Introduction
In this blog, we have built an audio analysis application to provide insights from conversational Audio with speaker tagging for multiple speakers(speaker diarization).
Our main focus for this blog is to get useful insights from any conversational audio, which can include a transcript of Audio with speaker tagging or speaker diarization, the text of the complete conversation, a summary of the conversation, topic analysis, or the emotion of the complete conversation.
For generating these insights, we have used only open-source LLMs (Large Language Models), whisper for converting Speech to Text and whisper with pyannote.audio .
Moreover, we can scale the Audio Analysis Application to analyze each speaker’s emotions. For this, we need to list each speaker’s spoken sentence and apply emotion analysis, or we can develop a different logic for this.
Now, we will discuss the code that we used to generate the insights from the audio analysis application.
Code For Audio Analysis Application
- Let’s import useful libraries, which will be required to run our program for audio analysis application.
import torch
from pyannote.audio.pipelines.speaker_verification import PretrainedSpeakerEmbedding
import whisper
import datetime
from pyannote.audio import Audio
from pyannote.core import Segment
import speechbrain as sb
import wave
import contextlib
from sklearn.cluster import AgglomerativeClustering
import numpy as np
import subprocess
import torch
import random
import textwrap
from speech brain.inference.interfaces import foreign_class
from transformers import AutoTokenizer, AutoModelForCausalLM, BitsAndBytesConfig, AutoProcessor, AutoModel
from transformers import GenerationConfig, pipeline
2. Now, we give the path of the audio file.

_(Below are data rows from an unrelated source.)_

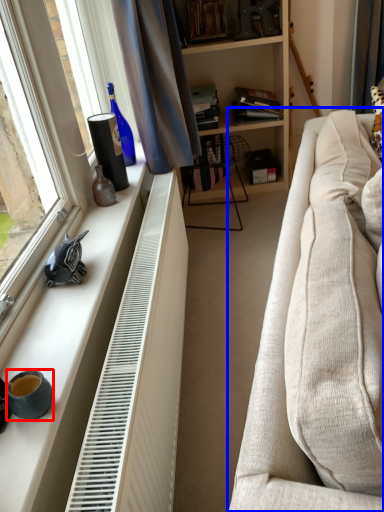 Question: Which point is closer to the camera, coffee cup (highlighted by a red box) or studio couch (highlighted by a blue box)?

Choices:
 (A) coffee cup
 (B) studio couch

Answer: (B) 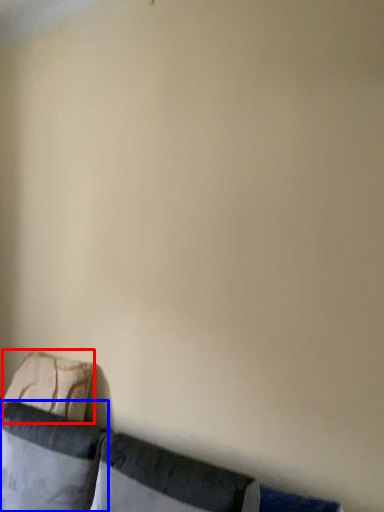 Question: Which object appears closest to the camera in this image, pillow (highlighted by a red box) or pillow (highlighted by a blue box)?

Choices:
 (A) pillow
 (B) pillow

Answer: (B) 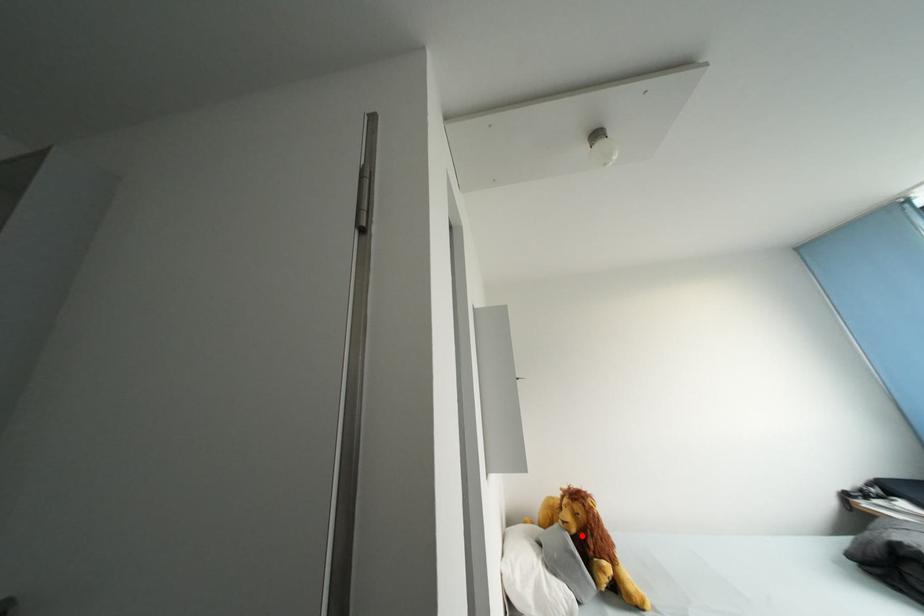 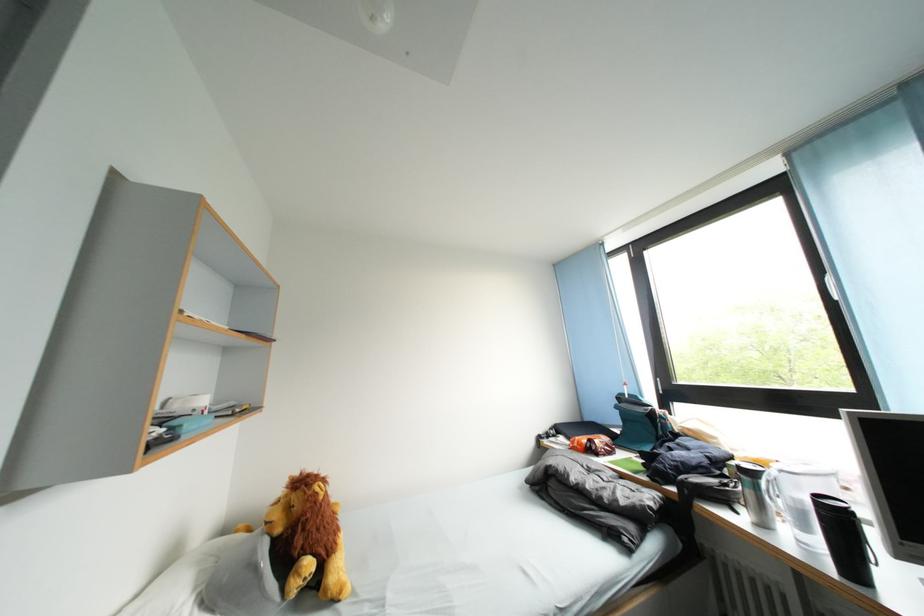 Locate, in the second image, the point that corresponds to the highlighted location in the first image.

(287, 535) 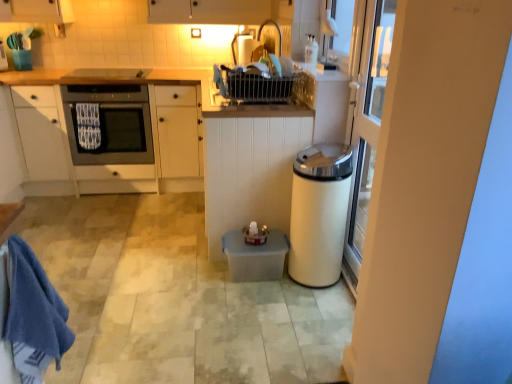 Question: From a real-world perspective, is white glossy trash can at right positioned above or below blue cotton towel at lower left, marked as the 1th bath towel in a bottom-to-top arrangement?

Choices:
 (A) above
 (B) below

Answer: (B)

Question: Would you say white glossy trash can at right is inside or outside blue cotton towel at lower left, placed as the 1th bath towel when sorted from front to back?

Choices:
 (A) outside
 (B) inside

Answer: (A)

Question: Estimate the real-world distances between objects in this image. Which object is farther from the translucent plastic container at center?

Choices:
 (A) white glossy trash can at right
 (B) blue cotton towel at lower left, which is the second bath towel from back to front
 (C) white matte cabinet at left, positioned as the 2th cabinetry in right-to-left order
 (D) white matte cabinet at center, positioned as the 2th cabinetry in left-to-right order
 (E) matte black oven at upper center

Answer: (E)

Question: Which object is positioned closest to the matte black oven at left?

Choices:
 (A) matte black oven at upper center
 (B) white matte cabinet at left, positioned as the 2th cabinetry in right-to-left order
 (C) translucent plastic container at center
 (D) white glossy trash can at right
 (E) white textured bath towel at left, which is the 2th bath towel from front to back

Answer: (B) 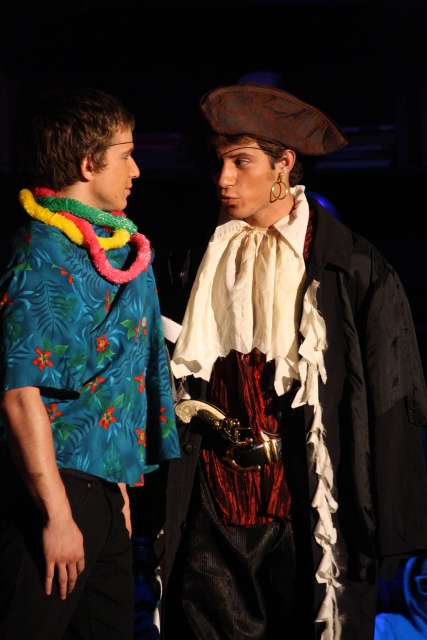 You are a costume designer trying to decide which costume element to adjust first. Based on the sizes of the rusty metal pirate hat at upper center and the teal floral shirt at left, which one should you consider modifying first if you want to ensure both elements are proportionate to each other?

The rusty metal pirate hat at upper center is bigger than the teal floral shirt at left, so you should modify the rusty metal pirate hat at upper center first to reduce its size to match the proportion of the teal floral shirt at left.

You are a costume designer assessing two props for a play. You have a rusty metal pirate hat at upper center and a teal floral shirt at left. Which prop is taller when placed side by side?

The rusty metal pirate hat at upper center is taller than the teal floral shirt at left.

From the picture: You are a costume designer measuring the distance between the rusty metal pirate hat at upper center and the teal floral shirt at left for a stage setup. The minimum required distance for proper lighting is 45 centimeters. Is the current distance sufficient?

The rusty metal pirate hat at upper center and the teal floral shirt at left are 44.67 centimeters apart from each other, which is slightly less than the required 45 centimeters. The distance is insufficient for proper lighting. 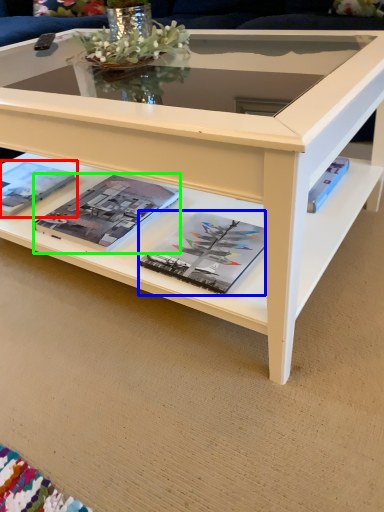 Question: Which is farther away from magazine (highlighted by a red box)? magazine (highlighted by a blue box) or magazine (highlighted by a green box)?

Choices:
 (A) magazine
 (B) magazine

Answer: (A) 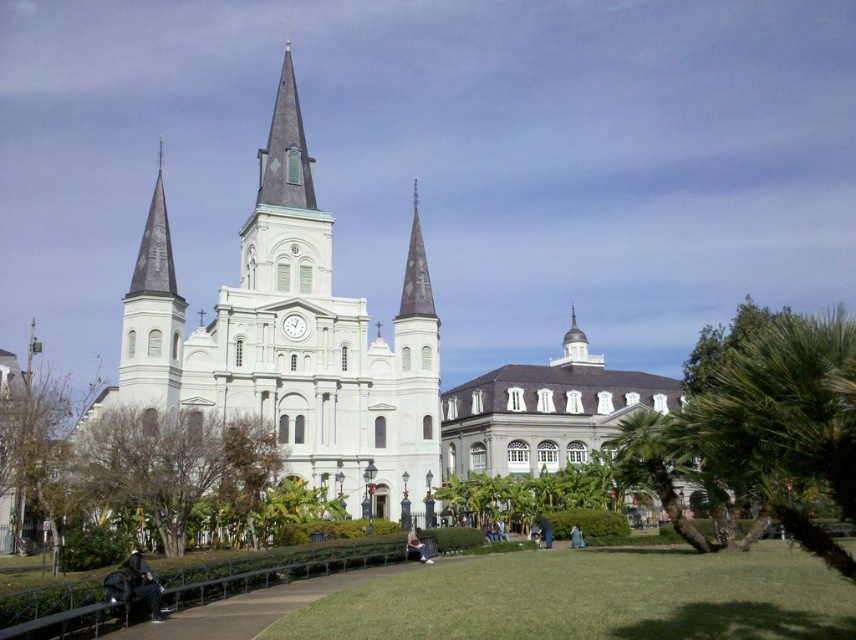 You are a photographer planning to capture the church and its surroundings. You notice the white glossy clock at center and the blue jeans at lower right in your frame. Which object appears wider in the photo?

The white glossy clock at center appears wider in the photo because its width surpasses that of the blue jeans at lower right.

You are standing at the entrance of the historic church and notice the green grass at center and the blue jeans at lower right. Which object is located to the right of the other?

The green grass at center is positioned on the right side of blue jeans at lower right, so the green grass at center is to the right of the blue jeans at lower right.

You are standing on the grassy area in front of the historic church and notice two pairs of jeans. The first pair, dark blue jeans at lower left, is near the curved pathway, and the second pair, blue jeans at lower right, is further along the path. From your vantage point, which pair of jeans appears higher in the image?

The dark blue jeans at lower left appears higher in the image because it is located above the blue jeans at lower right. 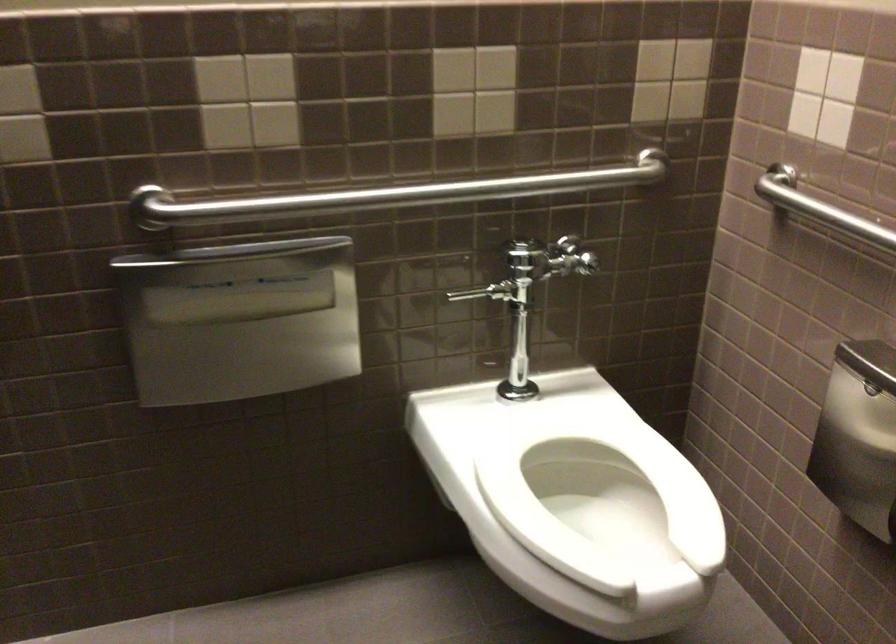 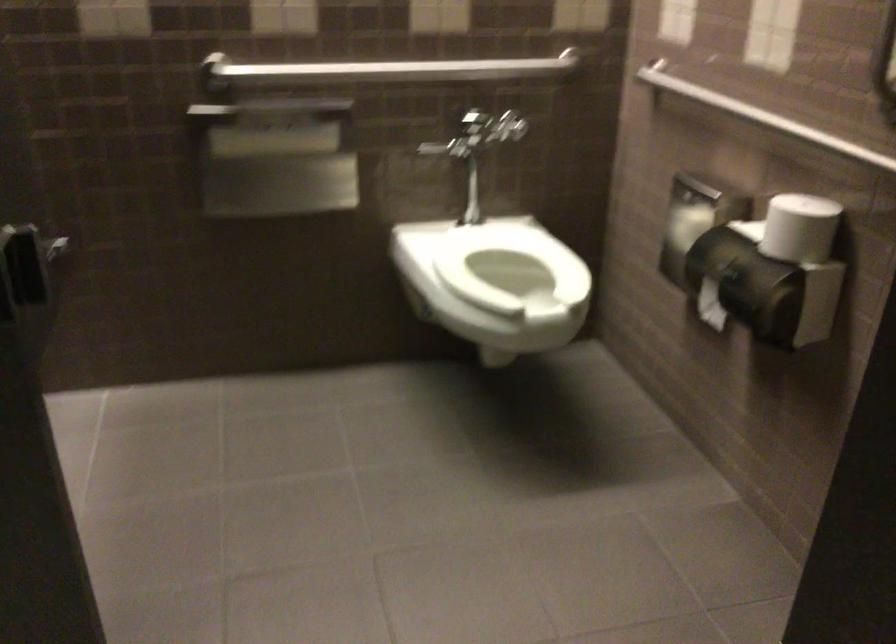 Find the pixel in the second image that matches point (405, 194) in the first image.

(391, 69) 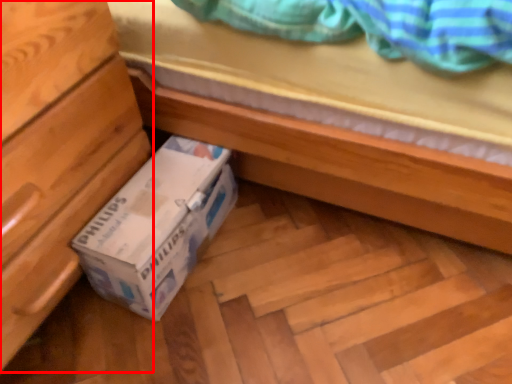 Question: From the image's perspective, considering the relative positions of chest of drawers (annotated by the red box) and box in the image provided, where is chest of drawers (annotated by the red box) located with respect to the staircase?

Choices:
 (A) above
 (B) below

Answer: (A) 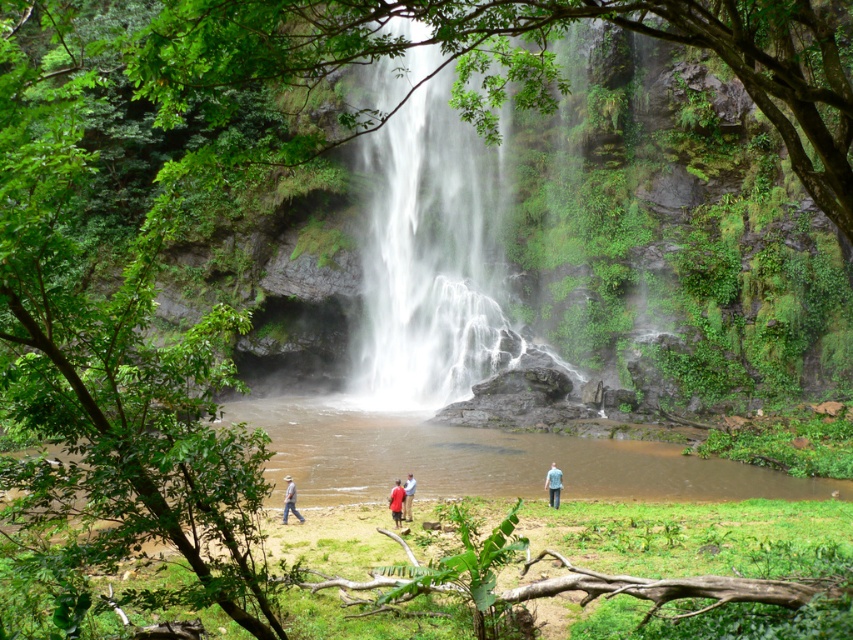 Based on the photo, you are standing at the camera position and want to reach the point marked as point (x=363, y=365). If your walking speed is 1.5 meters per second, how many seconds will it take you to reach that point?

The distance of point (x=363, y=365) from camera is 40.91 meters. At a walking speed of 1.5 meters per second, it will take approximately 27.27 seconds to reach the point.

You are standing in the grassy clearing near the waterfall and see both the brown leather hat at lower left and the matte red shirt at center. Which object is closer to the ground?

The brown leather hat at lower left is shorter than the matte red shirt at center, so it is closer to the ground.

Note that the audio file for this code should be in .wav format . So, if you have .waveform file then you are good to go or its also easy to convert any format to .wav using python.
3. Video files can also be directly converted to audio.wav using ffmpeg
path = "/media/gpu/1924f65c-d623-4aba-a06c-3bc31ca72302/Downloads/Audio_project/Meet_Audio.wav"
num_speakers = 5
language = 'English'
model_size = 'base'
4. Import an embedding model from speechbrain to generate the embedding
embedding_model = PretrainedSpeakerEmbedding(
"speechbrain/spkrec-ecapa-voxceleb",
device=torch.device("cuda"))
5. Lucky for you, I have added a code snippet to convert the audio file to .wav if it is not in .waveform format.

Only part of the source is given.